For 24 hours, before it was partially withdrawn, nearly every Republican in Washington defended an order from the Office of Management and Budget to freeze billions of dollars in federal spending. The idea of a pause on countless grants didn’t sound that scary to the GOP. “Every modern corporation that I’m aware of knows how to downsize and save money,” Louisiana Sen. John Kennedy told reporters on Tuesday. “It’s America’s turn. I mean — it’s the federal government’s turn.”

Making government “run like a business” is a very old cliché. Making it run like a modern corporation, with a CEO who can move fast and slash the workforce at a whim? This is fairly new — and something Democrats are seizing on to attack the administration,

They’re flipping that same framing around (“oligarchy,” “billionaire boys club”) to remind people what they don’t like about big business, and pointedly taking offense when pro-Trump intellectuals compare what he’s doing to what a CEO does; even more if they invoke the “bold, persistent experimentation” of FDR.
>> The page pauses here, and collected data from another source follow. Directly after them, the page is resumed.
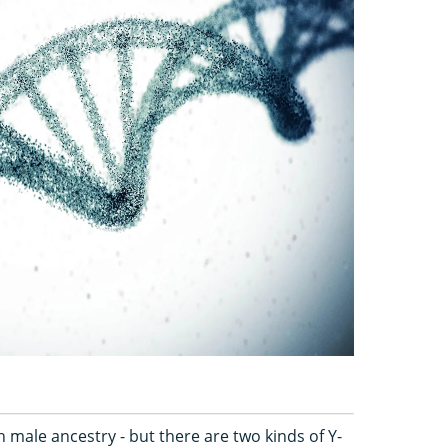
h male ancestry - but there are two kinds of Y-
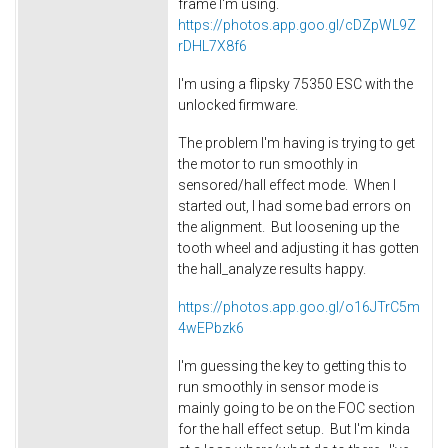
frame I'm using.
https://photos.app.goo.gl/cDZpWL9Z
rDHL7X8f6
I'm using a flipsky 75350 ESC with the
unlocked firmware.
The problem I'm having is trying to get
the motor to run smoothly in
sensored/hall effect mode. When I
started out, I had some bad errors on
the alignment. But loosening up the
tooth wheel and adjusting it has gotten
the hall_analyze results happy.
https://photos.app.goo.gl/o16JTrC5m
4wEPbzk6
I'm guessing the key to getting this to
run smoothly in sensor mode is
mainly going to be on the FOC section
for the hall effect setup. But I'm kinda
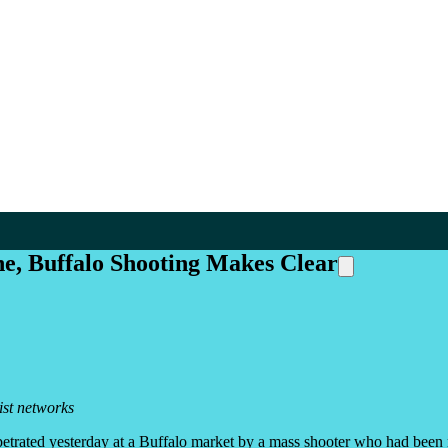
ne, Buffalo Shooting Makes Clear
ist networks
etrated yesterday at a Buffalo market by a mass shooter who had been ra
And as the stories spun forward this week, I heard Democrats use another word to describe what was happening: “Chaos.” And it was confusing to sort through the actions and walkbacks of an OMB that doesn’t have a Senate-confirmed director yet (Democrats boycotted Russell Vought’s committee vote), and a DOGE that’s making big decisions with little transparency.

The comparisons between Elon Musk’s remake of Twitter and his remake of the federal government were obvious. Memos and embarrassing emails were leaked right away to reporters; “buyouts” were offered to federal employees (again, after being leaked), using tactics from the private sector that did not sync up with the unionized government workforce.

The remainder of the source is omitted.